While the judge ruled that Apple is not an antitrust monopolist, she did find that Apple is engaging in anticompetitive conduct under California's competition laws. Consequently, she issued the injunction blocking Apple's App Store rules. In addition to addressing in-app purchases, the injunction says Apple can't stop developers from communicating with customers via contact information that customers voluntarily submit when they set up an account within an app. The permanent injunction goes into effect in 90 days.

"The Court concludes that Apple's anti-steering provisions hide critical information from consumers and illegally stifle consumer choice," Gonzales Rogers wrote. "When coupled with Apple's incipient antitrust violations, these anti-steering provisions are anticompetitive and a nationwide remedy to eliminate those provisions is warranted."

Epic Games filed the lawsuit against Apple after the tech giant kicked Epic's game Fortnite off the App Store. Epic was booted from the App Store after it implemented a direct payment system for in-game currency in Fortnite, bypassing the 30% fee that Apple charged developers. Epic attempted to lure users to use the new payment system by offering discounts of up to 20% on virtual purchases. Epic charged that Apple's actions violated antitrust laws.

The Apple-Epic case began in May, in the US District Court in the Northern District of California. Apple CEO Tim Cook testified in court for the first time during the trial, and a series of other Apple executives also took the stand.  

Gonzales Rogers ruled that Apple is entitled damages from Epic Games for breach of contract. Epic will have to pay damages in an amount equal to 30% of the more than $12 million in revenue Epic Games collected from users in the Fortnite app on iOS via Epic Direct Payment between August and October 2020. Additionally, it has to pay 30% of any such revenue Epic Games collected from November 2020 through the date of judgment. 

Apple was justified in terminating its Developer Program License Agreement with Epic Games, the judge said.

Before concluding that Apple is not a monopolist, the judge said she disagreed with both parties' definition of the relevant market. 

"Ultimately, after evaluating the trial evidence, the Court finds that the relevant market here is digital mobile gaming transactions, not gaming generally and not Apple's own internal operating systems related to the App Store," she wrote. "The mobile gaming market itself is a $100 billion industry. The size of this market explains Epic Games' motive in bringing this action. Having penetrated all other video game markets, the mobile gaming market was Epic Games' next target and it views Apple as an impediment."

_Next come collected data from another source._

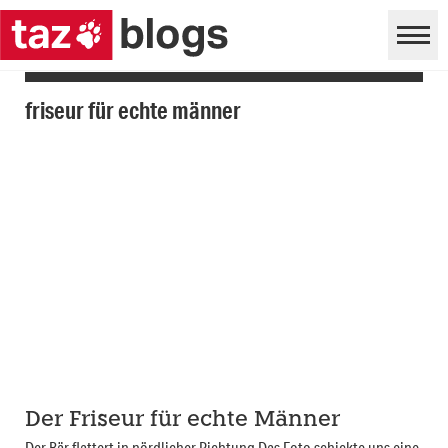
friseur für echte männer
Der Friseur für echte Männer
Der Bär flattert in nördlicher Richtung Das Foto schickte uns eine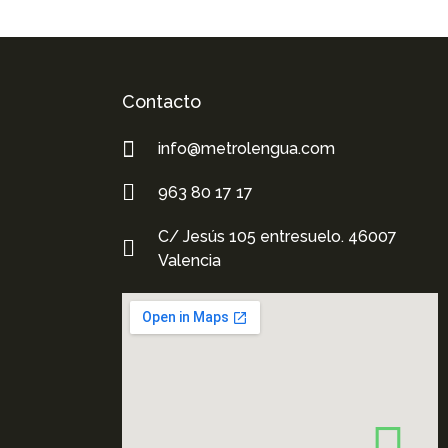
Contacto
info@metrolengua.com
963 80 17 17
C/ Jesús 105 entresuelo. 46007
Valencia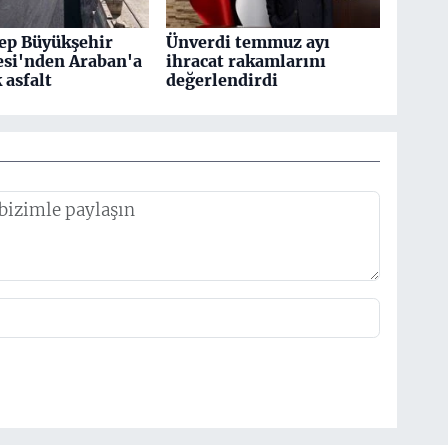
ep Büyükşehir
Ünverdi temmuz ayı
esi'nden Araban'a
ihracat rakamlarını
k asfalt
değerlendirdi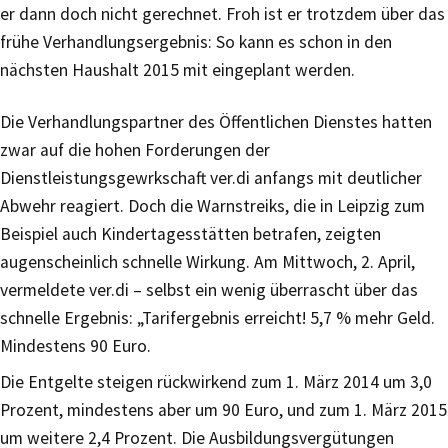
er dann doch nicht gerechnet. Froh ist er trotzdem über das
frühe Verhandlungsergebnis: So kann es schon in den
nächsten Haushalt 2015 mit eingeplant werden.
Die Verhandlungspartner des Öffentlichen Dienstes hatten
zwar auf die hohen Forderungen der
Dienstleistungsgewrkschaft ver.di anfangs mit deutlicher
Abwehr reagiert. Doch die Warnstreiks, die in Leipzig zum
Beispiel auch Kindertagesstätten betrafen, zeigten
augenscheinlich schnelle Wirkung. Am Mittwoch, 2. April,
vermeldete ver.di – selbst ein wenig überrascht über das
schnelle Ergebnis: „Tarifergebnis erreicht! 5,7 % mehr Geld.
Mindestens 90 Euro.
Die Entgelte steigen rückwirkend zum 1. März 2014 um 3,0
Prozent, mindestens aber um 90 Euro, und zum 1. März 2015
um weite­re 2,4 Prozent. Die Ausbildungsvergütungen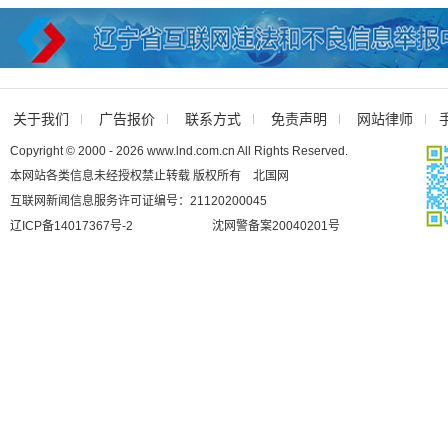
关于我们
广告报价
联系方式
免责声明
网站律师
Copyright © 2000 - 2026 www.lnd.com.cn All Rights Reserved.
本网站各类信息未经授权禁止转载 版权所有 北国网
互联网新闻信息服务许可证编号：21120200045
辽ICP备14017367号-2
沈网警备案20040201号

In response to the ruling, Apple issued a statement saying, "Today the Court has affirmed what we've known all along: the App Store is not in violation of antitrust law. As the Court recognized 'success is not illegal.' Apple faces rigorous competition in every segment in which we do business, and we believe customers and developers choose us because our products and services are the best in the world. We remain committed to ensuring the App Store is a safe and trusted marketplace that supports a thriving developer community and more than 2.1 million U.S. jobs, and where the rules apply equally to everyone."